How many grams of calcium phosphate are theoretically produced if we start with 10.3 moles of Ca(NO3)2 and 7.6 moles of Li3PO4?
Reaction: 3Ca(NO3)2 + 2Li3PO4 → 6LiNO3 + Ca3(PO4)2
Here is a worked example of a limiting reagent problem.
http://www.jiskha.com/science/chemistry/limiting_reagent_problem.html
How many grams of calcium phosphate are theoretically produced if we start with 10.3 moles of Ca(NO3)2 and 7.6 moles of Li3PO4?
Reaction: 3Ca(NO3)2 + 2Li3PO4 → 6LiNO3 + Ca3(PO4)2
To answer this question, we need to determine the stoichiometry of the balanced chemical equation for the reaction between calcium nitrate (Ca(NO3)2) and lithium phosphate (Li3PO4) to produce calcium phosphate.
The balanced chemical equation for this reaction is:
3 Ca(NO3)2 + 2 Li3PO4 → Ca3(PO4)2 + 6 LiNO3
From this equation, we can see that 3 moles of Ca(NO3)2 react with 2 moles of Li3PO4 to produce 1 mole of Ca3(PO4)2.
Given that you have 10.3 moles of Ca(NO3)2 and 7.6 moles of Li3PO4, we need to determine which reactant is the limiting reactant, as it will determine the maximum amount of calcium phosphate produced.
To find the limiting reactant, we compare the mole ratios of the two reactants to the stoichiometry of the balanced equation.
For Ca(NO3)2:
Mole ratio: 3 moles Ca(NO3)2 : 1 mole Ca3(PO4)2
For Li3PO4:
Mole ratio: 2 moles Li3PO4 : 1 mole Ca3(PO4)2
Now, using the mole ratios, we can calculate the moles of calcium phosphate that can be produced from each reactant:
From Ca(NO3)2:
10.3 moles Ca(NO3)2 × (1 mole Ca3(PO4)2 / 3 moles Ca(NO3)2) = 3.43 moles Ca3(PO4)2
From Li3PO4:
7.6 moles Li3PO4 × (1 mole Ca3(PO4)2 / 2 moles Li3PO4) = 3.8 moles Ca3(PO4)2
Based on the calculations, we can see that the limiting reactant is Ca(NO3)2 because it produces a lower amount of Ca3(PO4)2 compared to Li3PO4.

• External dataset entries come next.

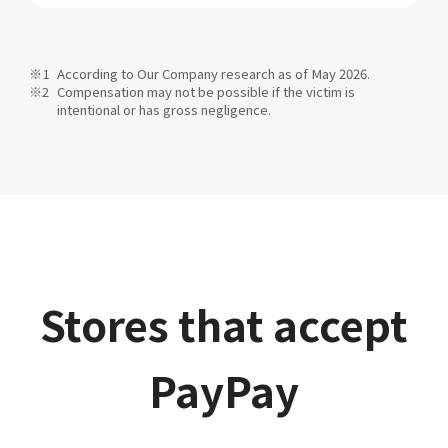
According to Our Company research as of May 2026.
Compensation may not be possible if the victim is
intentional or has gross negligence.
Stores that accept
PayPay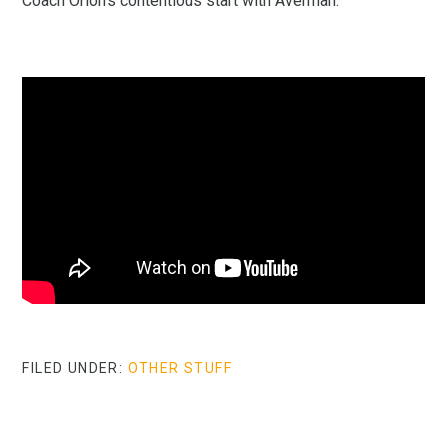
Coach Orion’s contentious start with Averman:
FILED UNDER:
OTHER STUFF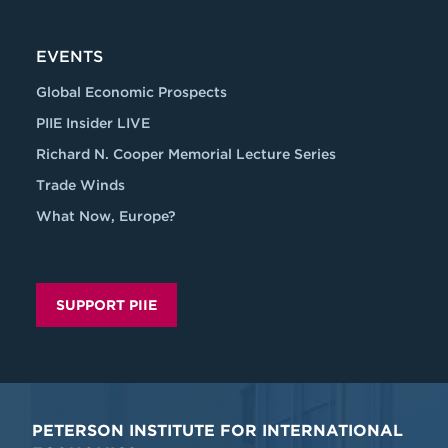
EVENTS
Global Economic Prospects
PIIE Insider LIVE
Richard N. Cooper Memorial Lecture Series
Trade Winds
What Now, Europe?
SUPPORT PIIE
PETERSON INSTITUTE FOR INTERNATIONAL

Now, to find the theoretical mass of calcium phosphate produced, we need to use the molar mass of Ca3(PO4)2, which is calculated as:
Molar mass of Ca3(PO4)2 = (3 × Atomic mass of Ca) + (2 × Atomic mass of P) + (8 × Atomic mass of O)
Molar mass of Ca3(PO4)2 = (3 × 40.08 g/mol) + (2 × 30.97 g/mol) + (8 × 16.00 g/mol) = 310.18 g/mol
Finally, we can calculate the mass of calcium phosphate using the moles of Ca3(PO4)2 and its molar mass:
Mass of Ca3(PO4)2 = moles of Ca3(PO4)2 × molar mass of Ca3(PO4)2
Mass of Ca3(PO4)2 = 3.43 moles × 310.18 g/mol = 1063.5 grams
Therefore, theoretically, 1063.5 grams of calcium phosphate can be produced from 10.3 moles of Ca(NO3)2 and 7.6 moles of Li3PO4.